Oleh :
Hari Purwanto, Direktur Eksekutif Studi Rakyat Demokrasi (SDR)
Pernyataan politikus Partai Solidaritas Indonesia (PSI) Ade Armando soal politik dinasti di Yogyakarta menuai sorotan tajam.
Pernyataan Ade itu bermula ketika ia mengkritik gerakan mahasiswa di Yogyakarta yang menggelar aksi protes terhadap politik dinasti yang dijalankan Presiden Jokowi.
Ade menilai aksi protes itu sangat ironi karena politik dinasti sebenarnya justru ada di Yogyakarta.
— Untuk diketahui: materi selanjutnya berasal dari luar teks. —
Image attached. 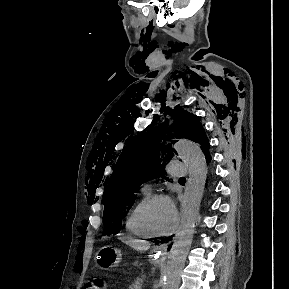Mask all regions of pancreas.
I'll return each instance as SVG.
<instances>
[{
  "label": "pancreas",
  "instance_id": "1",
  "mask_svg": "<svg viewBox=\"0 0 289 289\" xmlns=\"http://www.w3.org/2000/svg\"><path fill=\"white\" fill-rule=\"evenodd\" d=\"M143 285V277L137 278L129 287V289H141Z\"/></svg>",
  "mask_w": 289,
  "mask_h": 289
}]
</instances>
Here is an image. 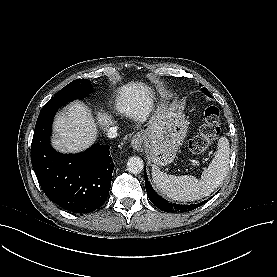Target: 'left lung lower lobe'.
I'll use <instances>...</instances> for the list:
<instances>
[{"label": "left lung lower lobe", "mask_w": 277, "mask_h": 277, "mask_svg": "<svg viewBox=\"0 0 277 277\" xmlns=\"http://www.w3.org/2000/svg\"><path fill=\"white\" fill-rule=\"evenodd\" d=\"M145 175V187L146 191L148 194V197L150 201L160 210H163L165 212H175V211H180V212H186V211H191L193 209H196L199 207L201 204H203L205 201L201 202L200 204H192V205H178V204H172L161 198L152 188L150 185L146 171L144 173Z\"/></svg>", "instance_id": "obj_1"}]
</instances>
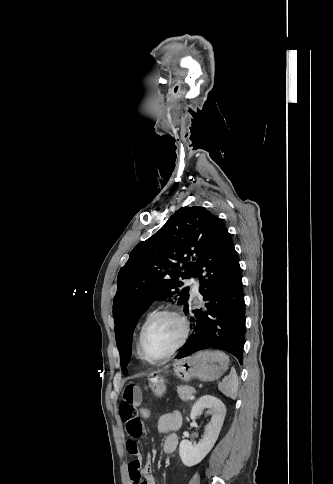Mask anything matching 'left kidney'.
I'll list each match as a JSON object with an SVG mask.
<instances>
[{"instance_id": "1", "label": "left kidney", "mask_w": 333, "mask_h": 484, "mask_svg": "<svg viewBox=\"0 0 333 484\" xmlns=\"http://www.w3.org/2000/svg\"><path fill=\"white\" fill-rule=\"evenodd\" d=\"M204 410L211 415V420L205 428L202 439L196 445H192L188 440H182L179 446V455L187 467L198 464L211 451L224 422L226 407L220 399L211 395L200 397L191 409V419H195Z\"/></svg>"}]
</instances>
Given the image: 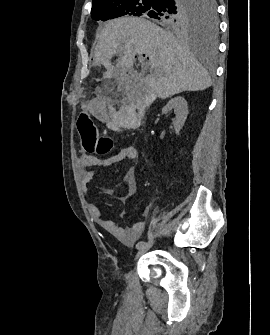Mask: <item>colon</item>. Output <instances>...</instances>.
Instances as JSON below:
<instances>
[{
  "label": "colon",
  "mask_w": 270,
  "mask_h": 335,
  "mask_svg": "<svg viewBox=\"0 0 270 335\" xmlns=\"http://www.w3.org/2000/svg\"><path fill=\"white\" fill-rule=\"evenodd\" d=\"M76 123H81L83 147L87 153L101 157L114 150V140L99 133L93 123V116H85V111H80V116H76Z\"/></svg>",
  "instance_id": "obj_1"
}]
</instances>
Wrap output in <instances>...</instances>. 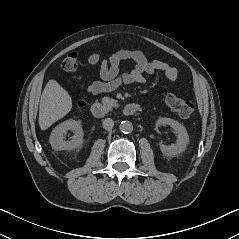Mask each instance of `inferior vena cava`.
<instances>
[{
  "instance_id": "602c4592",
  "label": "inferior vena cava",
  "mask_w": 239,
  "mask_h": 239,
  "mask_svg": "<svg viewBox=\"0 0 239 239\" xmlns=\"http://www.w3.org/2000/svg\"><path fill=\"white\" fill-rule=\"evenodd\" d=\"M113 126H114V121L111 118H106L103 120V128L105 130H108V131L112 130Z\"/></svg>"
}]
</instances>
Pernyataan Ade Armando adalah tindakan makar, dan makar dapat diartikan sebagai bentuk penyerangan atau perlawanan terhadap pemerintah yang sah dengan maksud untuk menjatuhkan pemerintahan atau menentang kebijaksanaan yang sudah menjadi ketetapan dengan melawan hukum, baik melalui kekuatan senjata maupun dengan cara lainnya.
Pengaturan keistimewaan Daerah Istimewa Yogyakarta (DIY) dan pemerintahannya selanjutnya diatur dengan UU No 1/1957 tentang Pokok-Pokok Pemerintahan Daerah. UU ini diterbitkan untuk melaksanakan ketentuan dalam pasal 131-133 UUDS 1950.
Pengaturan Daerah Istimewa terdapat baik dalam diktum maupun penjelasannya. Undang-Undang tentang Keistimewaan DIY. Undang-undang No 13/2012 ini menegaskan DIY sebagai provinsi yang mempunyai keistimewaan dalam penyelenggaraan urusan pemerintahan dalam kerangka Negara Kesatuan Republik Indonesia (NKRI).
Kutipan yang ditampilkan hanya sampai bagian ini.